En Estados Unidos ha destacado en los años recientes una amistad
literaria entre dos autores más jóvenes, que también ha terminado
trágicamente con la muerte de uno de ellos. Jonathan Franzen y David
Foster Wallace están entre los representantes más destacados de la
amplia Generación X estadounidense, que incluye a Jeffrey Eugenides,
Jonathan Lethem y Augusten Burroughs; y, en una segunda ola, a Junot
Díaz y Dave Eggers. Con una procedencia familiar muy semejante, Franzen y
Wallace se criaron ambos en ciudades pequeñas del Medio Oeste y tratan
en su obra temas similares: la necesidad de una literatura comprometida,
la influencia de la tecnología en la cultura, las lacras de la sociedad
posmoderna y la interacción del artista con su público. La amistad
entre ambos comenzó en 1988, cuando Wallace escribió una carta
entusiasta a Franzen, tras haber leído su novela Ciudad veintisiete. Dos
años después se conocieron en persona, pero su relación -calificada por
ambos como “intensa”- fue epistolar. Si la primera obra de Franzen
animó a Wallace a escribir su extraordinaria Broma infinita, fue tras
leerla cuando Jonathan escribió Las correcciones, su mejor novela. Lo
que iba camino de ser una fecunda amistad al estilo Shaw-Chesterton o
Amis-Hitchens terminó bruscamente en el otoño de 2008, cuando David
Foster Wallace se ahorcó en el jardín de su casa en California. Al
saberlo Franzen se sintió profundamente traicionado, tanto como para
escribir que “el suicidio de David estaba calculado para hacer sufrir a
las personas a quienes más quería”. En un ensayo donde empleaba con
frecuencia la palabra “ira”, Franzen protagonizó la tragedia de su amigo
de un modo que llamó poderosamente la atención en los círculos
literarios de su país, desconcertados ante la dureza de sus palabras. Al
reflexionar sobre la evolución de la amistad, a por cómo la han vivido
varios de los autores más importantes del siglo XX y los inicios del
XXI, da la impresión de que, tal como decíamos al comienzo del artículo,
la decadencia sentimental es uno de los síntomas de la descomposición
de Occidente. Hay quienes opinan que vivir un amor apasionado es más
fácil que conseguir una amistad perfecta, pero si buscamos estas
palabras -amor, pasión, amistad- en el diccionario, el significado de
todas ellas cada vez nos resulta más lejano.
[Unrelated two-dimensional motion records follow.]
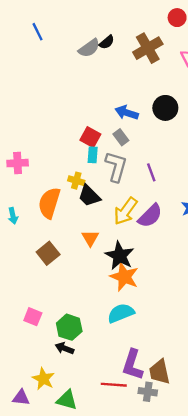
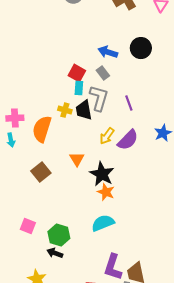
pink cross: (18, 163) -> (15, 118), moved
black trapezoid: (89, 196) -> (84, 110), moved, turned 35
yellow arrow: (125, 211) -> (107, 136), size x0.7
orange star: (124, 277) -> (106, 192), size x0.7

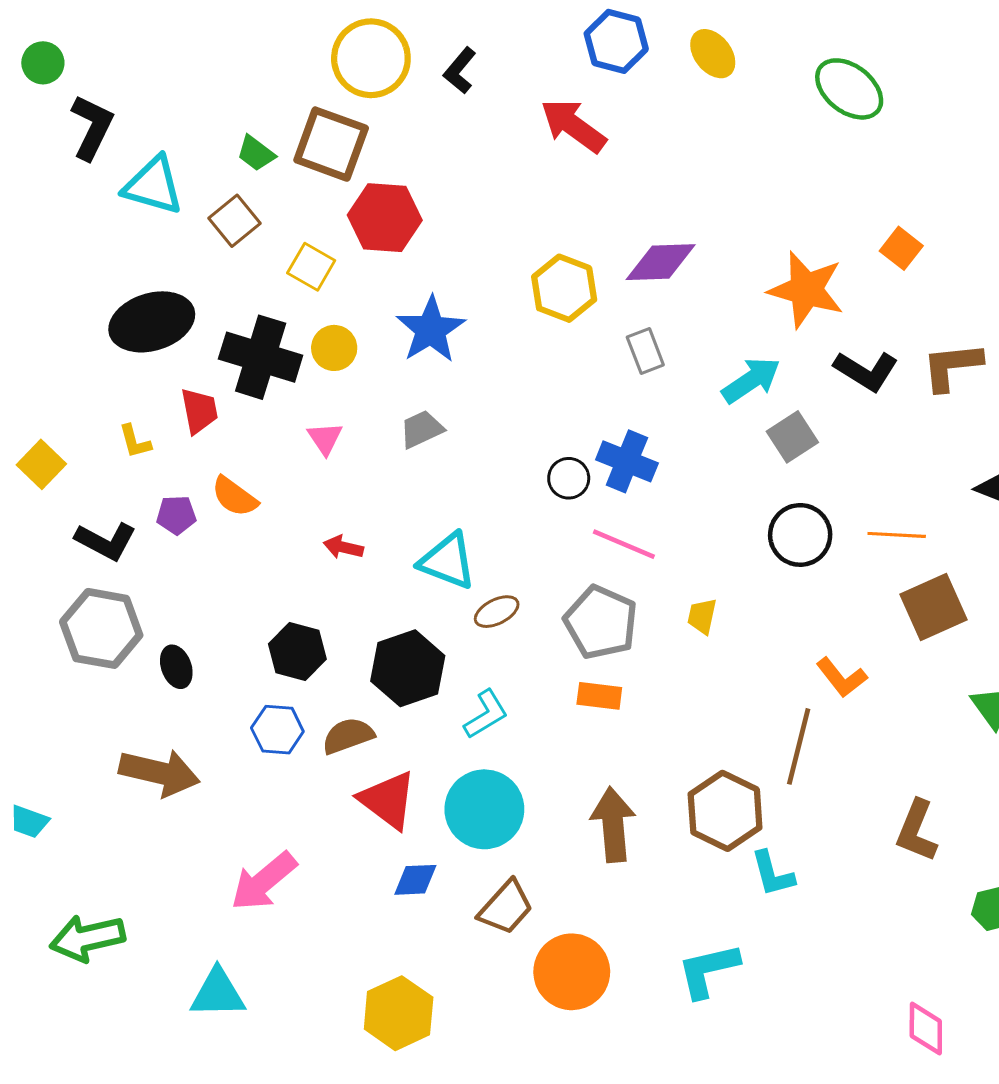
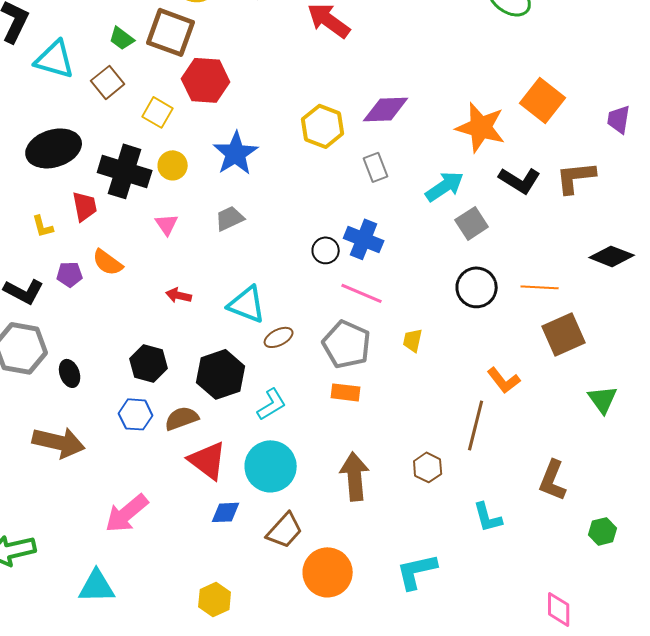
orange square: (901, 248) -> (543, 100), size x1.6
brown hexagon: (725, 811) -> (428, 467), size x0.6
cyan L-shape: (773, 874) -> (488, 517), moved
yellow hexagon: (399, 1013) -> (215, 599), size x0.7

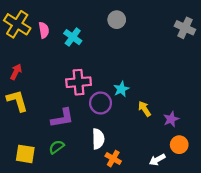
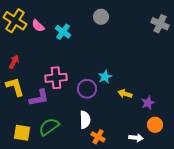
pink semicircle: (44, 30) -> (38, 26), turned 144
pink cross: (79, 82) -> (56, 78), moved
yellow arrow: (144, 109) -> (125, 94), turned -40
purple L-shape: (62, 118) -> (39, 98), moved
green semicircle: (57, 147) -> (49, 127), size x1.5
white arrow: (157, 160) -> (136, 138), turned -144

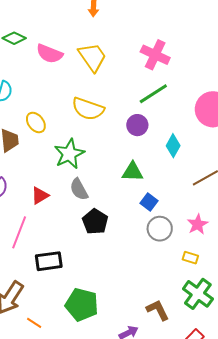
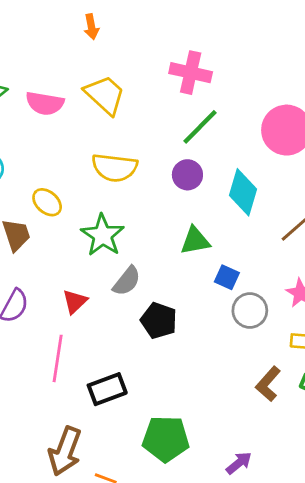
cyan diamond: (173, 146) -> (243, 192), size x1.4
gray semicircle: (79, 189) -> (127, 281), turned -100
brown L-shape: (158, 310) -> (268, 384), moved, turned -100

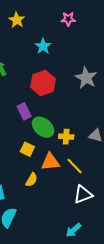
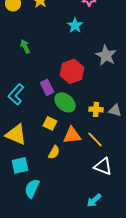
cyan star: (43, 46) -> (75, 25), moved
red hexagon: (43, 83) -> (72, 71), moved
yellow cross: (66, 137) -> (96, 109), moved
white triangle: (83, 194) -> (103, 166), turned 42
Hay, pese a todo, motivos para la esperanza. Los dos escritores más
célebres de Colombia, Gabriel García Márquez y Álvaro Mutis, se
conocieron en 1949 y son grandes amigos desde entonces. Pero lejos de
deleitarnos con una suerte de exhibicionismo literario al estilo
Shaw-Chesterton o Amis-Hitchens, ambos autores apenas mencionan sus seis
décadas largas de camaradería, pues hicieron un pacto de silencio que
García Márquez define como una vacuna contra la viruela de los elogios
mutuos. Los pactos están para romperlos, evidentemente, pues en alguna
ocasión aluden el uno al otro, haciendo gala de un humor tan ácido, o
más, que el de los autores británicos. En referencia al libro de García
Márquez El general en su laberinto -sobre el dictador venezolano Simón
Bolívar-, Mutis dice: “Él ve en el libertador a un hombre sagaz, lo que
desgraciadamente no era; a un hombre capaz de cálculos políticos cuando
se portó sobre todo como un niño consentido; en fin, a un conductor de
hombres dotado de una madurez que jamás poseyó”. El Nobel colombiano,
por su parte, ha asegurado que Mutis confiesa estar poseído por “un bobo
gigantesco, peludo y babeante”, dado a soltar frases ridículas y a
corregirle los escritos. Es García Márquez quien ha revelado el secreto
de esta respetuosa y sincera amistad: ambos se llaman siempre por
teléfono para comprobar que realmente quieren verse. Así contado, suena
factible. Pero hoy parecen escasear los escritores, y aún más las
escritoras, capaces de practicar durante décadas algo ni remotamente
parecido.
La amistad literaria es un cóctel no apto para espíritus mezquinos ni
paladares elementales. La receta es sencilla: mezclar los ingredientes a
partes iguales, sin agitarlos. El sabor es picante, nectarino, intenso.
Esperemos que los audaces se atrevan a catarlo.